There have been four main sources of political violence in Iraq since the invasion. The "insurgency," which means the Sunni violence, comprised three of these four elements: Baathists, Sunni religious fundamentalists (whom we will call Wahhabis after the most important of their closely related strains), and Sunni tribes. (The fourth source of violence is Shia, about which more later.) Baathism, modelled from its birth in the 1940s on German national socialism, is a secular movement. Wahhabism, fighting for a return to the pure days of Islam in the 7th century, is the opposite. It was clear from the beginning that these two tendencies, which today are fighting each other in much of Sunni Iraq, would not get along forever.
Equally clear was that neither could win in their battle for Iraq. The Baathists wanted a return to the privileges they enjoyed under Saddam. The Wahhabis wanted a return to the days of the prophet. Neither was going to happen; for the 85 per cent of the country that is not Sunni Arab, these forms of Sunni Arab totalitarianism were the ultimate non-starter. Sunni power was broken by the invasion: Iraq, finally recognising a group three times as numerous as the Sunnis, had become a Shia country; Baghdad, the dowager capital of Islam, is today a Shia city for the first time since 1534.

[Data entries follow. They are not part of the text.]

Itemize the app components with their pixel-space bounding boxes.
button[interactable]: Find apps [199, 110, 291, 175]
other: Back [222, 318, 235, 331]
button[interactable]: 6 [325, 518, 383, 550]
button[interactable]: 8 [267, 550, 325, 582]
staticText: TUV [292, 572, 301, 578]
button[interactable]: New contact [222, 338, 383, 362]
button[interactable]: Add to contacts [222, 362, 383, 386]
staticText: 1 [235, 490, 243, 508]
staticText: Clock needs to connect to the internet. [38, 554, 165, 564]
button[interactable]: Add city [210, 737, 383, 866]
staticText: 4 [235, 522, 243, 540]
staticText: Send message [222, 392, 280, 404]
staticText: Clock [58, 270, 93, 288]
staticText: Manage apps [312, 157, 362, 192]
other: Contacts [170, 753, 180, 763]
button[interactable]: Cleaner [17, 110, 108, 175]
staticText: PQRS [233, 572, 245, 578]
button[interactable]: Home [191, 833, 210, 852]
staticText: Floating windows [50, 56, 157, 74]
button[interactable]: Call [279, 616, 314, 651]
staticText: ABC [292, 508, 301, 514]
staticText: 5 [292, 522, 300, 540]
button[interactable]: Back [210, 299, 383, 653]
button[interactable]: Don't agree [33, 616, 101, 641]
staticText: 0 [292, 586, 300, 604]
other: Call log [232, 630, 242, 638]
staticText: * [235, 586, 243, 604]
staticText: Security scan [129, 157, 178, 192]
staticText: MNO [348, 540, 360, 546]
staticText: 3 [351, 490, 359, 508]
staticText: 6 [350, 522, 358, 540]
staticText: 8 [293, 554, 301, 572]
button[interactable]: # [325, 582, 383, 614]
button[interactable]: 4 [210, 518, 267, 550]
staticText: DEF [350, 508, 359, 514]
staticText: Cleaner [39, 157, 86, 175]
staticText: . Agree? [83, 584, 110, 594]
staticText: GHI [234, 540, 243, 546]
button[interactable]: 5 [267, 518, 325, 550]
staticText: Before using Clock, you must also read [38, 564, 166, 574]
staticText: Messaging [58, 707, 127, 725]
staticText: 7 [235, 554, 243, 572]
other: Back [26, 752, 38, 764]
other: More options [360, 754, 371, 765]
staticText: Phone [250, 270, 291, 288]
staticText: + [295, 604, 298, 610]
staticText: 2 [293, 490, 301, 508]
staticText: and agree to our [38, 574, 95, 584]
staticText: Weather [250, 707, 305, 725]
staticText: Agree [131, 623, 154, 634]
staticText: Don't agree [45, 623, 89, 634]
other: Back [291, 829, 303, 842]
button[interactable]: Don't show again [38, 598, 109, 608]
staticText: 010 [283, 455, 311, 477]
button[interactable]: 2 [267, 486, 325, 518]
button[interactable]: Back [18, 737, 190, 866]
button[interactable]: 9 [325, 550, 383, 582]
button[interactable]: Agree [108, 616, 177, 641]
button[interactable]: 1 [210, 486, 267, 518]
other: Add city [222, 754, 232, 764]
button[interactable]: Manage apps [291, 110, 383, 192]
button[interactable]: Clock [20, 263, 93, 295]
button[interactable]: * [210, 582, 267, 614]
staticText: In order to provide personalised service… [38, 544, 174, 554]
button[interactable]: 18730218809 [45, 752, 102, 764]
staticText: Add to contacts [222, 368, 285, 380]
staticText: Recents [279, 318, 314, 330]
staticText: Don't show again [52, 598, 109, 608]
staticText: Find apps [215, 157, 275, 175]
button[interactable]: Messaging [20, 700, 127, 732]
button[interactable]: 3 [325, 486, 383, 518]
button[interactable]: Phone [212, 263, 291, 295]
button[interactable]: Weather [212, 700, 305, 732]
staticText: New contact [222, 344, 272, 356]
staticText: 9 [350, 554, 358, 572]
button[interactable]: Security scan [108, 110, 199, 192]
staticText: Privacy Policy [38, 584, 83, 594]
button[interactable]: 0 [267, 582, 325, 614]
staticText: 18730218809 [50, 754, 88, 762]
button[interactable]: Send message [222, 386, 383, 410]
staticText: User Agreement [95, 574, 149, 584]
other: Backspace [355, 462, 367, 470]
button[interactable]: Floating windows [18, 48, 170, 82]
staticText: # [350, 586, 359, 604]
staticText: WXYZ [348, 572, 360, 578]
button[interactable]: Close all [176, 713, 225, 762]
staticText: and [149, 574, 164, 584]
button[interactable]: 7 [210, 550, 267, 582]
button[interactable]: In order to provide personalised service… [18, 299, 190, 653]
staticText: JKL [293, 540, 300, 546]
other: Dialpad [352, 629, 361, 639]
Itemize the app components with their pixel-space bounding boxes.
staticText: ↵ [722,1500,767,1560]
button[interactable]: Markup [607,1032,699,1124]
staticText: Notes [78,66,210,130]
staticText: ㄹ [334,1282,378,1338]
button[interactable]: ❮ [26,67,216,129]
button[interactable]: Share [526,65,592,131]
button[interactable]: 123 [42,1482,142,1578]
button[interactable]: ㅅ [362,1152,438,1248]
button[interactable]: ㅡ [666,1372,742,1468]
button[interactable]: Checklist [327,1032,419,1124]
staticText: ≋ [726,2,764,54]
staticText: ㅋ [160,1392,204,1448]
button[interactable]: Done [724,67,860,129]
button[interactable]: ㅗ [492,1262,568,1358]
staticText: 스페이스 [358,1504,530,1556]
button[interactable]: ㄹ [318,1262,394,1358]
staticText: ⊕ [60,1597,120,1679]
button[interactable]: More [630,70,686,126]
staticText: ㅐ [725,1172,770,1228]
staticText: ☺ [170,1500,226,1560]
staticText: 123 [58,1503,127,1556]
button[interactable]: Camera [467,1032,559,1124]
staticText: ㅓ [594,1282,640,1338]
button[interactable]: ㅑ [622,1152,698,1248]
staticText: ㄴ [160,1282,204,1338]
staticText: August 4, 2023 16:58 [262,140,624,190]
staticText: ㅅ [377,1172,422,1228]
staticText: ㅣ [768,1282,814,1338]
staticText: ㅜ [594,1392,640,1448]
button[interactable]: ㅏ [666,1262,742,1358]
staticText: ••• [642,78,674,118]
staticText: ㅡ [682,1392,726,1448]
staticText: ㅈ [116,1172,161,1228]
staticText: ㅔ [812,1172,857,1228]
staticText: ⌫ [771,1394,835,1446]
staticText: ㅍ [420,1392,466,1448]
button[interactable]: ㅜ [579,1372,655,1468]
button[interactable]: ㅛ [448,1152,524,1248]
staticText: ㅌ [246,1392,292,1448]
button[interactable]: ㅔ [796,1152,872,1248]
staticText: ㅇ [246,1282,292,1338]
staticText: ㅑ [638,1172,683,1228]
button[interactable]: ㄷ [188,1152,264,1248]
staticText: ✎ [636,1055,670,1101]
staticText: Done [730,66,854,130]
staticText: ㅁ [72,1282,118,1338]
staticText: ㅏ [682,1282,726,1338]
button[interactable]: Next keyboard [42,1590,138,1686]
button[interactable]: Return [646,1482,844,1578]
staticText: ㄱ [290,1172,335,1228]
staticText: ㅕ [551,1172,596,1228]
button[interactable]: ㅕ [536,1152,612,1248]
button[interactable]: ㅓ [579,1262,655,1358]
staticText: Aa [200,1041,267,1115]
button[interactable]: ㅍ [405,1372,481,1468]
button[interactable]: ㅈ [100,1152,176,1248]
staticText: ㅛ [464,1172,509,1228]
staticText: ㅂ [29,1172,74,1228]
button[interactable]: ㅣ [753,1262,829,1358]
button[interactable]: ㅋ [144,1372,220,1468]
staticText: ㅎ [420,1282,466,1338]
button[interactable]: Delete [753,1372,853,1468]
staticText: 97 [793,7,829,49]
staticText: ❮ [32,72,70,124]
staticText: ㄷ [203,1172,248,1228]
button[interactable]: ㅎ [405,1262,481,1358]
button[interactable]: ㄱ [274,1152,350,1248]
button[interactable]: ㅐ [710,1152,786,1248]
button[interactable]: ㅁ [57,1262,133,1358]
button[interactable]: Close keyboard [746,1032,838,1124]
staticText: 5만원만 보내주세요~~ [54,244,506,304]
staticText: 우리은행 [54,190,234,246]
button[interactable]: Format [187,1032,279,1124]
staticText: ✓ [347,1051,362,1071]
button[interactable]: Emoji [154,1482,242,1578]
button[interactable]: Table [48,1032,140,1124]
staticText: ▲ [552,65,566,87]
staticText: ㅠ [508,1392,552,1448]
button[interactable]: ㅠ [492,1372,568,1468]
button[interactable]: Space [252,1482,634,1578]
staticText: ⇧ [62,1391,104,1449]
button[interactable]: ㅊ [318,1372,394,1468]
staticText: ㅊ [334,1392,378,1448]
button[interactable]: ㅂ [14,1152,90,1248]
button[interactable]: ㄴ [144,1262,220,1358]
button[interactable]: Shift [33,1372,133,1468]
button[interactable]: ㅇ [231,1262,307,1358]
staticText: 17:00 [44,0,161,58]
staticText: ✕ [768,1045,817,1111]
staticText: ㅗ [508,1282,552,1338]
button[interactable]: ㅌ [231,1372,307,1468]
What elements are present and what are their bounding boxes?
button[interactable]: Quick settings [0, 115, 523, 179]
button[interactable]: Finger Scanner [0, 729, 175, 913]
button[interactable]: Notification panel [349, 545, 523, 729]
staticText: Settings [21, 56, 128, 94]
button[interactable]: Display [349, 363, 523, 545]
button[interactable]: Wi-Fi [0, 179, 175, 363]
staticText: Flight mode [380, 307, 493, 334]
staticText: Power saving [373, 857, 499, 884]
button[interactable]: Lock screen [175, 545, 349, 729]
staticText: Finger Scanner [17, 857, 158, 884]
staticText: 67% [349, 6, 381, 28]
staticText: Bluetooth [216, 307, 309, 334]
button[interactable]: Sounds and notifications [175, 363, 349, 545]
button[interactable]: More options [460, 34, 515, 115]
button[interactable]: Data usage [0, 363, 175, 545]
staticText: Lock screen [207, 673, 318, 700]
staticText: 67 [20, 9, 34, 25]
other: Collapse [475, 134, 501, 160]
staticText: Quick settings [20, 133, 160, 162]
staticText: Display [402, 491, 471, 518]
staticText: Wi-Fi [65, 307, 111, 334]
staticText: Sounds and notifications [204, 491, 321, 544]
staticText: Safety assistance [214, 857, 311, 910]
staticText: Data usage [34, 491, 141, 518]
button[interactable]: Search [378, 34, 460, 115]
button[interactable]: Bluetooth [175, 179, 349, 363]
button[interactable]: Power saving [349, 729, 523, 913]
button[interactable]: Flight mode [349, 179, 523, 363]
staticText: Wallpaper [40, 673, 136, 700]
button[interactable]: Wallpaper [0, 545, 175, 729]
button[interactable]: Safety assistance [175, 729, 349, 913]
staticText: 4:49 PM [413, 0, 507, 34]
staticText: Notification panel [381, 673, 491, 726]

All this was foreseen in the first phase of the violence, from the insurgency's start in spring 2004 until the Samarra mosque bombing in February 2006. The Baathists, thugs but rational actors, would eventually give up and sit down to bargain for as much as they could get from the mess they had made. And the Wahhabis, answering to a higher power and mostly foreigners anyway, would keep blowing themselves up. All sides acknowledge that this is what is happening today: the Wahhabis continue to cross the border in search of their 72 virgins in paradise, and the Baathists are negotiating with the Shias and the Americans to come inside the tent.
A third element of the Sunni violence was tribal. This was particularly prevalent in Anbar province in western Iraq, where Sunni tribes have traditionally prospered from banditry on the Damascus road and where even Saddam was not fully in control. Fighting outsiders is an old habit in Iraq's Sunni bandit country. So is making money. Thus the Sunni tribes, like the Baathists, have done precisely what non-ideological observers predicted at the beginning of the violence. Once the victory of the Shias and the resolve of the US administration became clear, the Sunni tribes decided their interest lay in milking what they could from the new dispensation. Thus it is that Anbar today is one of the safer places in Iraq. (Until the pacification of Anbar, about 80 per cent of Iraq's violence happened in four of its 18 provinces: Anbar, Salah ad Din, Nineveh and Baghdad. In nine of the 18 provinces, there is basically no violence.) The importance of the achievement in Anbar cannot be overemphasised: pacifying the heartland of the Sunni insurgency was considered unachievable as recently as this spring. (The assassination in September of Abu Risha—head of the "Anbar Awakening," an organisation of 25 Sunni tribes fighting al Qaeda in Anbar—while unfortunate, will not be material.)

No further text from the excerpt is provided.